How to process CSV lines with nul char in some ele

2019-09-16 19:04发布

问题:

When reading and parsing a CSV-file line, I need to process the nul character that appears as the value of some row fields. It is complicated by the fact that sometimes the CSV file is in windows-1250 encoding, sometimes it in UTF-8, and sometimes UTF-16. Because of this, I have started some way, and then found the nul char problem later -- see below.

Details: I need to clean a CSV files from third party to the form common to our data extractor (that is the utility works as a filter -- storing one CSV form to another CSV form).

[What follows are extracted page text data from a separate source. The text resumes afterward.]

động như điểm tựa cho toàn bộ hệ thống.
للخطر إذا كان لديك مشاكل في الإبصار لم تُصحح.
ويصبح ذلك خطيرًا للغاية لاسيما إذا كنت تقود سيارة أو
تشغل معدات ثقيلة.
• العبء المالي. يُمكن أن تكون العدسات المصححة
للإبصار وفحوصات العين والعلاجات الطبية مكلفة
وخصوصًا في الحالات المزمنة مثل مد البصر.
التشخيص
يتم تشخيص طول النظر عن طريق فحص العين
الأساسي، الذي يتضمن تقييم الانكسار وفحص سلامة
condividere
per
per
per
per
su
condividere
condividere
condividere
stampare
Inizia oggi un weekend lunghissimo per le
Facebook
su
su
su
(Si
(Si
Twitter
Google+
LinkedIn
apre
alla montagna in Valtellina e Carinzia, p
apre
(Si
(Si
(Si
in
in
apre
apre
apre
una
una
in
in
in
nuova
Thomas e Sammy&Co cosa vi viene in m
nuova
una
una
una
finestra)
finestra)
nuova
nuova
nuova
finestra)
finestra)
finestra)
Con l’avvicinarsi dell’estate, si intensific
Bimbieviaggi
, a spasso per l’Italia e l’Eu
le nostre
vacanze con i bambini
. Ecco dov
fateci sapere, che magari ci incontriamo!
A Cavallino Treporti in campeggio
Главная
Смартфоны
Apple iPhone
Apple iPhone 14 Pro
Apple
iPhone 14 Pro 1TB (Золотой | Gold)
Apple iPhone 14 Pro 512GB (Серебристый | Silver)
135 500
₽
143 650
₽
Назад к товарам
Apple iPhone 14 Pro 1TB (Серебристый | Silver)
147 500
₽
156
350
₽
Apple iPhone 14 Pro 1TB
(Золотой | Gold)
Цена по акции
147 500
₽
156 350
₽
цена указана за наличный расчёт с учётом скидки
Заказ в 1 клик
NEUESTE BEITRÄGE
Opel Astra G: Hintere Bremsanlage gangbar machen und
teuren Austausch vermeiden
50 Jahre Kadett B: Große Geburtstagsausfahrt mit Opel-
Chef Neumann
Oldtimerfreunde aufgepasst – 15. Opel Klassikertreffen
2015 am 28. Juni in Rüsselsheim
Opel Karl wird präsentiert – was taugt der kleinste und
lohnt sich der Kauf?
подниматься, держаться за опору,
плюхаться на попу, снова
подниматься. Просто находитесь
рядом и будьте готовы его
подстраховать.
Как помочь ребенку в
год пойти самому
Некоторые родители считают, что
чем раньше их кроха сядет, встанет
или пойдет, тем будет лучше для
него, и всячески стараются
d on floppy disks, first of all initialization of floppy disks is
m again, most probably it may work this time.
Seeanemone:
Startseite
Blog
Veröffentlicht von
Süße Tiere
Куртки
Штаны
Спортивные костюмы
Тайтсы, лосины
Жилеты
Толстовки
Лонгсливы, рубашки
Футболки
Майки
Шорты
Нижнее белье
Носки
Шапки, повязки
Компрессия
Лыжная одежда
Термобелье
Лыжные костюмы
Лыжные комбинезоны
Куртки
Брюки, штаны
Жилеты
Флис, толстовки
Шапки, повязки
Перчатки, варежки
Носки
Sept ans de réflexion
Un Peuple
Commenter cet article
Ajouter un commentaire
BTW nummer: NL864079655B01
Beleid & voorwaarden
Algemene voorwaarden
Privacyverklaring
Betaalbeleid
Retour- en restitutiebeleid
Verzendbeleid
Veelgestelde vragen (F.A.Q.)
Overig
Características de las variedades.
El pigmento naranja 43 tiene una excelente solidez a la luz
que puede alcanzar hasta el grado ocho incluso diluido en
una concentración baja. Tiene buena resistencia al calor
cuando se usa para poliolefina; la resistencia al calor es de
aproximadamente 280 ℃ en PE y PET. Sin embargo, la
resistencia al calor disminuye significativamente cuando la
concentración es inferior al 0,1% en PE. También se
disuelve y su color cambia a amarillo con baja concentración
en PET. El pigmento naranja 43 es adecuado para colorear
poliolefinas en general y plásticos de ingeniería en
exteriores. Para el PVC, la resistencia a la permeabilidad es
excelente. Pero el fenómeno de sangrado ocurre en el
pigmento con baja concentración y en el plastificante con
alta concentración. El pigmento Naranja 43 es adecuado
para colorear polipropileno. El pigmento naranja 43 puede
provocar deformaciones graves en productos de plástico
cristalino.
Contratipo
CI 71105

My initial approach was to open the CSV file in binary mode and check whether the first bytes form BOM. I know all the given Unicode files start with BOM. If there is no BOM, I know that it is in windows-1250 encoding. The converted CSV file should use the windows-1250 encoding. So, after checking the input file, I open it using the related mode, like this:

// Open the file in binary mode first to see whether BOM is there or not.
FILE * fh{ nullptr };
errno_t err = fopen_s(&fh, fnameIn.string().c_str(), "rb"); // const fs::path & fnameIn
assert(err == 0);
vector<char> buf(4, '\0');
fread(&buf[0], 1, 3, fh);
::fclose(fh);

// Set the isUnicode flag and open the file according to that.
string mode{ "r" };     // init 
bool isUnicode = false; // pessimistic init

if (buf[0] == 0xEF && buf[1] == 0xBB && buf[2] == 0xBF) // UTF-8 BOM
{
    mode += ", ccs=UTF-8";
    isUnicode = true;
}
else if ((buf[0] == 0xFE && buf[1] == 0xFF)     // UTF-16 BE BOM
      || (buf[0] == 0xFF && buf[1] == 0xFE))    // UTF-16 LE BOM
{
    mode += ", ccs=UNICODE";
    isUnicode = true;
}

// Open in the suitable mode.
err = fopen_s(&fh, fnameIn.string().c_str(), mode.c_str());
assert(err == 0);

After the successful open, the input line is read or via fgets or via fgetws -- depending on whether Unicode was detected or not. Then the idea was to convert the buffer content from Unicode to 1250 if the unicode was detected earlier, or let the buffer be in 1250. The s variable should contain the string in the windows-1250 encoding. The ATL::CW2A(buf, 1250) is used when conversion is needed:

    const int bufsize = 4096;
    wchar_t buf[bufsize];

    // Read the line from the input according to the isUnicode flag.
    while (isUnicode ? (fgetws(buf, bufsize, fh) != NULL)
        : (fgets(reinterpret_cast<char*>(buf), bufsize, fh) != NULL))
    {
        // If the input is in Unicode, convert the buffer content
        // to the string in cp1250. Otherwise, do not touch it.
        string s;
        if (isUnicode)  s = ATL::CW2A(buf, 1250);
        else            s = reinterpret_cast<char*>(buf);
        ...
        // Now processing the characters of the `s` to form the output file
    }

It worked fine... until a file with a nul character used as the value in the row appeared. The problem is that when the s variable is assigned, the nul cuts the rest of the line. In the observed case, it happened with the file that used 1250 encoding. But it can probably happen also in the UTF encoded files.

How to solve the problem?

回答1:

The NUL character problem is solved by using either C++ or Windows functions. In this case, the easiest solution is MultiByteToWideChar which will accept an explicit string length, precisely so it doesn't stop on NUL.